А Ира, надо заметить, еще тогда пыталась приохотить меня к чтению. Очень ее задевало, что всем я неплох, а вот по части литературы и искусства – дуб дубом. Перед подругами стеснялась: они рассуждали о Хемингуэе и Пикассо, а я нетвердо знал «Муму» и картину Саврасова «Грачи прилетели». И начал я эксплуатировать Ирину эрудицию, чем более или менее успешно и занимаюсь уже четверть века. Что можно подсунуть Комогену в качестве незатасканного примера воли, энергии, успеха?
Так я впервые прочел «Наполеона» Тарле. И пересказал Комогену в упрощенном виде. Мой Наполеон выглядел похожим на Комогена, как две капли воды. А масштабы его власти заставили бы удивиться самого великого императора. Наверное, зерно упало в почву, потому что в сонливой флегматичности Комогена промелькнула какая-то мечтательная задумчивость.
Железо надо ковать из любого положения, но лучше все-таки пока горячо. Я наплел Комогену, что пишу диссертацию по определению ценностной ориентации в подростках пубертатного возраста и он интересен как экземпляр. Ставлю на нем опыт. Причем он имеет право в любой момент опыт прервать и больше не являться. А если опыт удастся? Тогда не исключено, что ты станешь другим человеком, но это твое личное дело, меня не касается.
И затеяли мы с ним эдакий семинар, эдакую сумасшедшую историко-психологическую игру в вопросы и ответы: а мог бы в принципе он, Комоген, стать императором, если бы родился Наполеоном Бонапартом?

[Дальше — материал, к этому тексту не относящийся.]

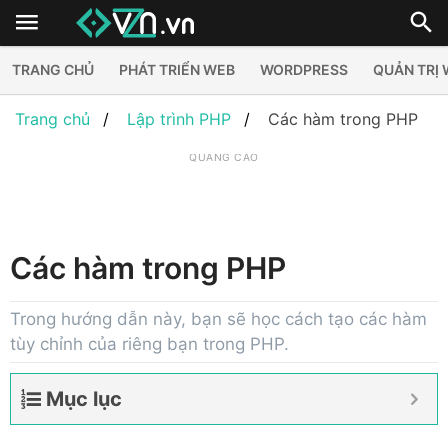
TRANG CHỦ
PHÁT TRIỂN WEB
WORDPRESS
QUẢN TRỊ
Trang chủ
Lập trình PHP
Các hàm trong PHP
QUẢNG CÁO
Các hàm trong PHP
Trong hướng dẫn này, bạn sẽ học cách tạo các hàm
tùy chỉnh của riêng bạn trong PHP.
Mục lục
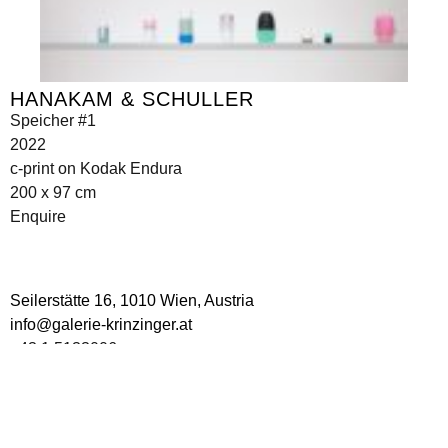
HANAKAM & SCHULLER
Speicher #1
2022
c-print on Kodak Endura
200 x 97 cm
Enquire
Seilerstätte 16,
1010 Wien, Austria
info@galerie-krinzinger.at
+43 1 5133006
Imprint
Data Policy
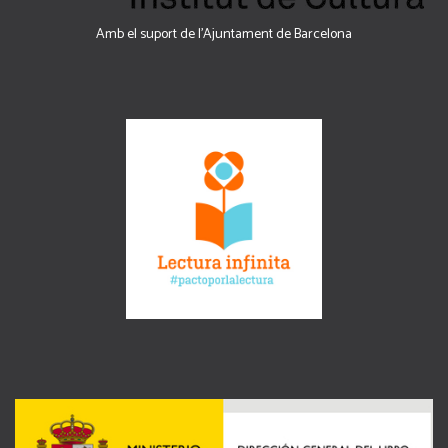
Amb el suport de l’Ajuntament de Barcelona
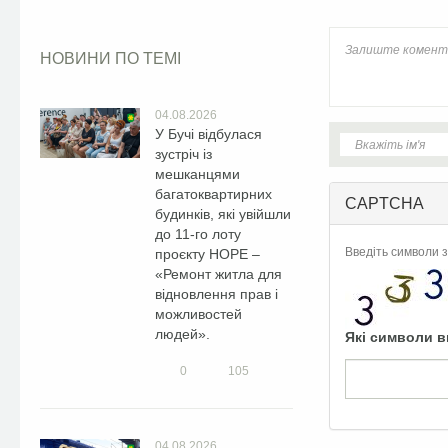
НОВИНИ ПО ТЕМІ
04.08.2026
У Бучі відбулася
зустріч із
мешканцями
багатоквартирних
CAPTCHA
будинків, які увійшли
до 11-го лоту
Введіть символи з
проєкту HOPE –
«Ремонт житла для
відновлення прав і
можливостей
людей».
Які символи в
0
105
04.08.2026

Он вздыхает: «Способностей не хватает». – «Позволь, насчет способностей мы уже выяснили». Я разобрал карьеру Наполеона, как шахматную партию, и набросал одиннадцать пунктов на том самом листочке, который вывалился сегодня в таз с водой.
Комоген старательно переписал. Запись, как вы видите, не лишена аморальности. Но иначе, полагал я, такого тупицу не пронять: перечню сплошных добродетелей он бы не поверил; да таково и соответствие исторической истине.
Будущее показало, что я оказался прав, а лучше б было наоборот. В молодости не задумываешься о далеких последствиях…
За последующие пару недель я внушил ему, что ум умом, а учение – учением, и если человек получает двойки, это отнюдь не гарантия, что он глуп или не преуспеет в жизни. Ира снабжала меня примерами. Заодно с Комогеном я узнал, что математик Гаусс в школе слыл тупицей, юный Лев Толстой имел репутацию шалопая и бездельника, а Генри Форд был почти неграмотен.